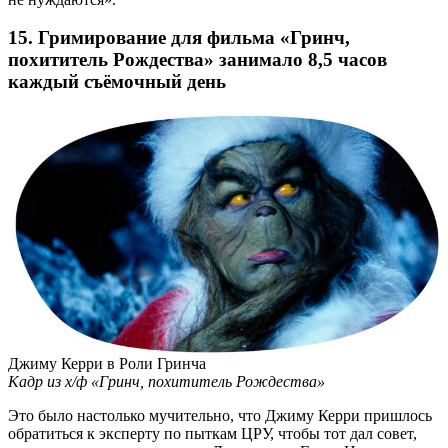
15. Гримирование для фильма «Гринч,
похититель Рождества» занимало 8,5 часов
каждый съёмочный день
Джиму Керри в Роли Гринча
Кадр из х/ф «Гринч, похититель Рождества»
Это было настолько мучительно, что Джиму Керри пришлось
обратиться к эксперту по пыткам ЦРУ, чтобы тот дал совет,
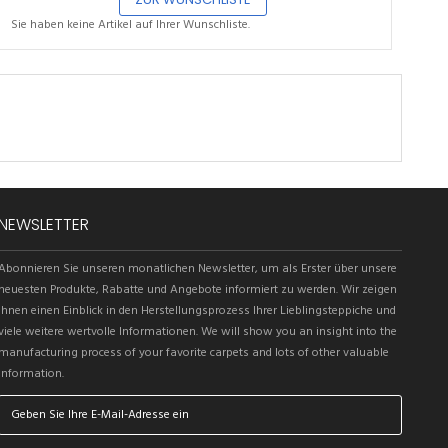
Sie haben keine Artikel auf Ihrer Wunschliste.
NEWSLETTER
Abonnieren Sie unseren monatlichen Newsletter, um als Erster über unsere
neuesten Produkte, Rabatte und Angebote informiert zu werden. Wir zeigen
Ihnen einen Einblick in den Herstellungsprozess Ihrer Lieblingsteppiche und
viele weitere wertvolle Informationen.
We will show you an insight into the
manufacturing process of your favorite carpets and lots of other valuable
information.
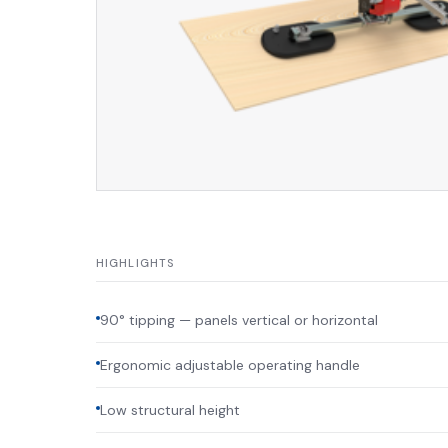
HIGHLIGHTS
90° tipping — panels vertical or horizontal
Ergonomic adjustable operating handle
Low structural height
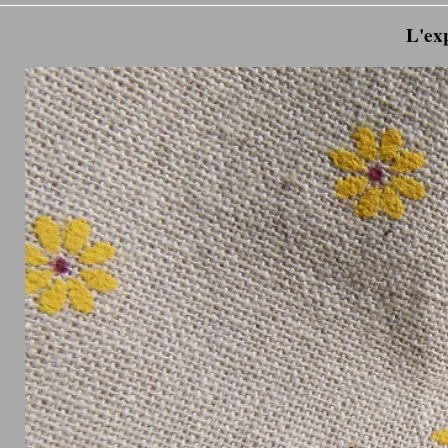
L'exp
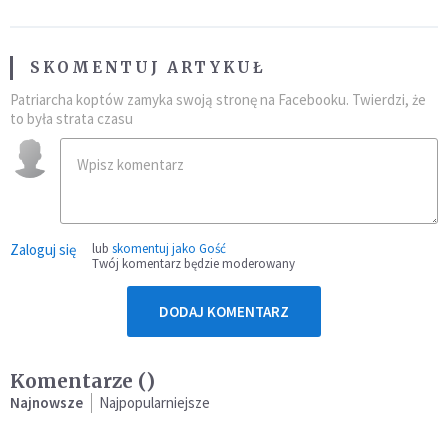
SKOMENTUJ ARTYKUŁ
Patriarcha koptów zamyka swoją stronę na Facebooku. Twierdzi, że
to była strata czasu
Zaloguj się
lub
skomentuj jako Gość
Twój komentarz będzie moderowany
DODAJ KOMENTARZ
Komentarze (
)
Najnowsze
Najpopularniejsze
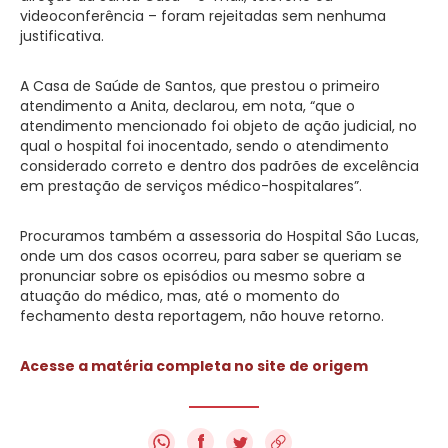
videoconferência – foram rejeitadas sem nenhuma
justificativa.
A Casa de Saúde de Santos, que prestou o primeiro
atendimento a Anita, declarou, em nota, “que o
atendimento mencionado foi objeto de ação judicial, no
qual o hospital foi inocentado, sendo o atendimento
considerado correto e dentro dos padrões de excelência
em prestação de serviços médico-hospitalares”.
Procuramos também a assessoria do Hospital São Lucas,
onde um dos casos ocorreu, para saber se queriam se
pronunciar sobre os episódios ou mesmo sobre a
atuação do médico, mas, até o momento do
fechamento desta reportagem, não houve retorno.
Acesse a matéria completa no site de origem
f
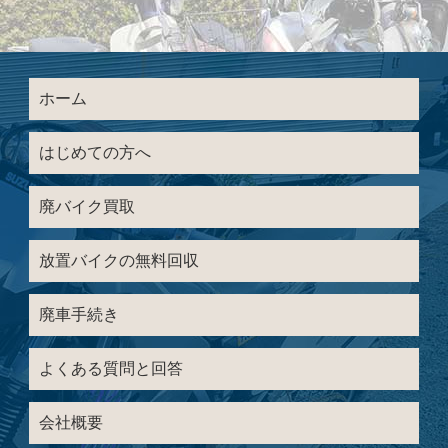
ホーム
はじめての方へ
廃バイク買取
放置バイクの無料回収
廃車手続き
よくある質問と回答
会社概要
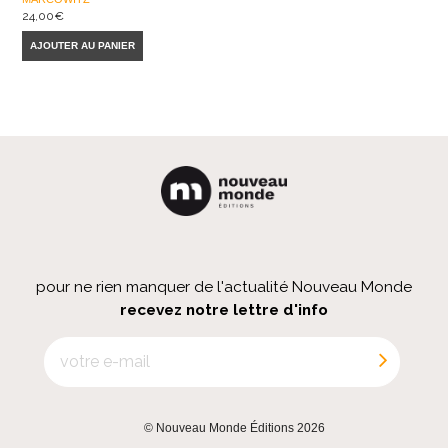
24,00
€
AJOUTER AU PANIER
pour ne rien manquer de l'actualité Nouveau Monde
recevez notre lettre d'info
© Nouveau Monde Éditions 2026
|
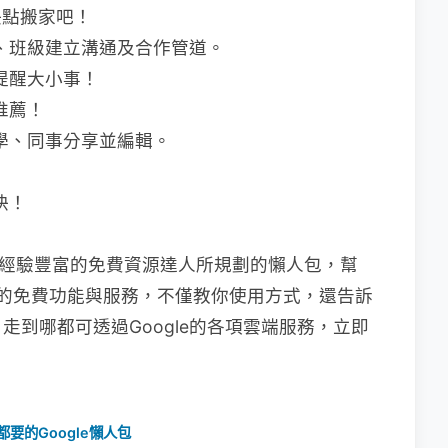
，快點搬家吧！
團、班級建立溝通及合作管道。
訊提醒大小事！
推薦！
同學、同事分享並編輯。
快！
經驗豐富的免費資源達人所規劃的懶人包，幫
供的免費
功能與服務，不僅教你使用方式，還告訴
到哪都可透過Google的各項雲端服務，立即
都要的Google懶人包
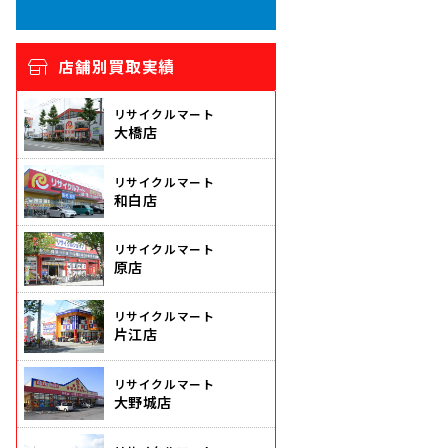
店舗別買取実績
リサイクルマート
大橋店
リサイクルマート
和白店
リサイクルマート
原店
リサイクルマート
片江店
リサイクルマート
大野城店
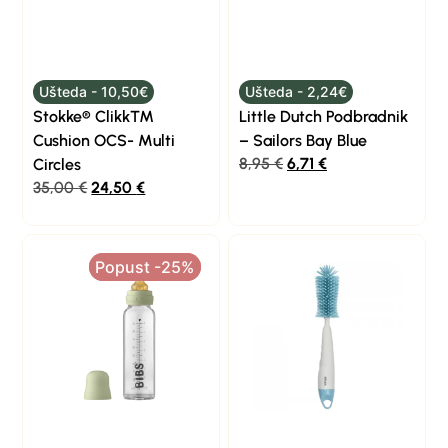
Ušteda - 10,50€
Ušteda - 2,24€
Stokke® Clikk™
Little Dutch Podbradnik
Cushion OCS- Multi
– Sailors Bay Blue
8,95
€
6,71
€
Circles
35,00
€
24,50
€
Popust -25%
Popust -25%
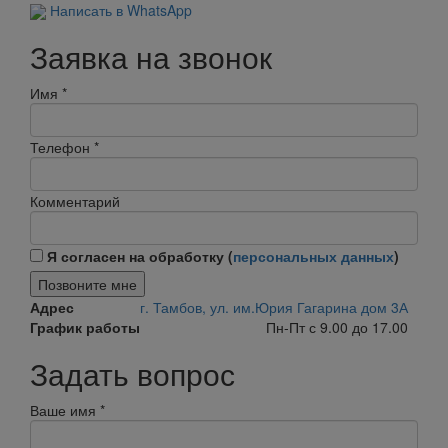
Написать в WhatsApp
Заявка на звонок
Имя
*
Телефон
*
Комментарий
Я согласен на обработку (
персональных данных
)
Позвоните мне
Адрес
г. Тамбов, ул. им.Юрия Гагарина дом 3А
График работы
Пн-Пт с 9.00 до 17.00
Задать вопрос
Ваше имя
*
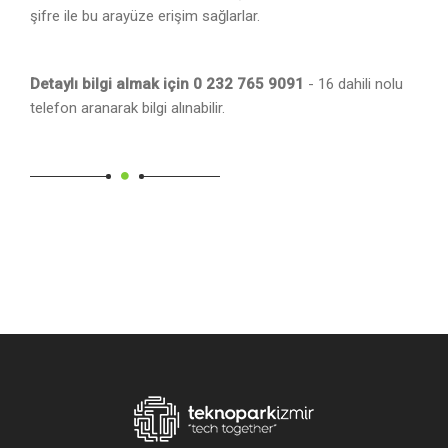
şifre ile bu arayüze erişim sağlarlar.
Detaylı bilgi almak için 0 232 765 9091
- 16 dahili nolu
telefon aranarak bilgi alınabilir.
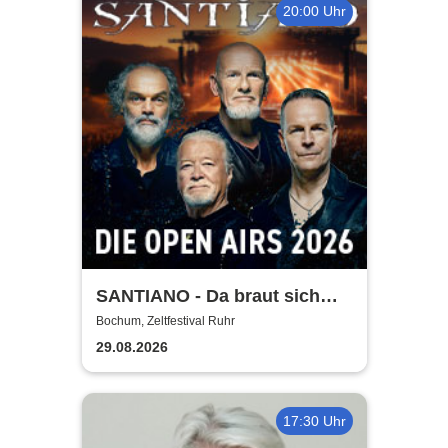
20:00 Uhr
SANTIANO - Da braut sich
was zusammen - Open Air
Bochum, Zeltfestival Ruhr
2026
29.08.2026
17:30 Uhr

·····

> _Instructions for the task_
Return all records exactly; no pictures.

> _Answer section_
15. Гримирование для фильма «Гринч,
похититель Рождества» занимало 8,5 часов
каждый съёмочный день
Джиму Керри в Роли Гринча
Кадр из х/ф «Гринч, похититель Рождества»
Это было настолько мучительно, что Джиму Керри пришлось
обратиться к эксперту по пыткам ЦРУ, чтобы тот дал совет,
Sie haben keine Artikel auf Ihrer Wunschliste.
NEWSLETTER
Abonnieren Sie unseren monatlichen Newsletter, um als Erster über unsere
neuesten Produkte, Rabatte und Angebote informiert zu werden. Wir zeigen
Ihnen einen Einblick in den Herstellungsprozess Ihrer Lieblingsteppiche und
viele weitere wertvolle Informationen.
We will show you an insight into the
manufacturing process of your favorite carpets and lots of other valuable
information.
HIGHLIGHTS
90° tipping — panels vertical or horizontal
Ergonomic adjustable operating handle
Low structural height
L'exp
SKOMENTUJ ARTYKUŁ
Patriarcha koptów zamyka swoją stronę na Facebooku. Twierdzi, że
to była strata czasu
Zaloguj się
lub
skomentuj jako Gość
Twój komentarz będzie moderowany
DODAJ KOMENTARZ
Komentarze (
)
Najnowsze
Najpopularniejsze
videoconferência – foram rejeitadas sem nenhuma
justificativa.
A Casa de Saúde de Santos, que prestou o primeiro
atendimento a Anita, declarou, em nota, “que o
atendimento mencionado foi objeto de ação judicial, no
qual o hospital foi inocentado, sendo o atendimento
considerado correto e dentro dos padrões de excelência
em prestação de serviços médico-hospitalares”.
Procuramos também a assessoria do Hospital São Lucas,
onde um dos casos ocorreu, para saber se queriam se
pronunciar sobre os episódios ou mesmo sobre a
atuação do médico, mas, até o momento do
fechamento desta reportagem, não houve retorno.
Acesse a matéria completa no site de origem
f
ホーム
はじめての方へ
廃バイク買取
放置バイクの無料回収
廃車手続き
よくある質問と回答
会社概要
24,00
€
AJOUTER AU PANIER
pour ne rien manquer de l'actualité Nouveau Monde
recevez notre lettre d'info
© Nouveau Monde Éditions 2026
|
，快點搬家吧！
團、班級建立溝通及合作管道。
訊提醒大小事！
推薦！
同學、同事分享並編輯。
快！
經驗豐富的免費資源達人所規劃的懶人包，幫
供的免費
功能與服務，不僅教你使用方式，還告訴
到哪都可透過Google的各項雲端服務，立即
都要的Google懶人包
店舗別買取実績
リサイクルマート
大橋店
リサイクルマート
和白店
リサイクルマート
原店
リサイクルマート
片江店
リサイクルマート
大野城店
Ušteda - 10,50€
Ušteda - 2,24€
Stokke® Clikk™
Little Dutch Podbradnik
Cushion OCS- Multi
– Sailors Bay Blue
8,95
€
6,71
€
Circles
35,00
€
24,50
€
Popust -25%
Popust -25%
Написать в WhatsApp
Заявка на звонок
Имя
*
Телефон
*
Комментарий
Я согласен на обработку (
персональных данных
)
Позвоните мне
Адрес
г. Тамбов, ул. им.Юрия Гагарина дом 3А
График работы
Пн-Пт с 9.00 до 17.00
Задать вопрос
Ваше имя
*
şifre ile bu arayüze erişim sağlarlar.
Detaylı bilgi almak için 0 232 765 9091
- 16 dahili nolu
telefon aranarak bilgi alınabilir.
20:00 Uhr
SANTIANO - Da braut sich
was zusammen - Open Air
Bochum, Zeltfestival Ruhr
2026
29.08.2026
17:30 Uhr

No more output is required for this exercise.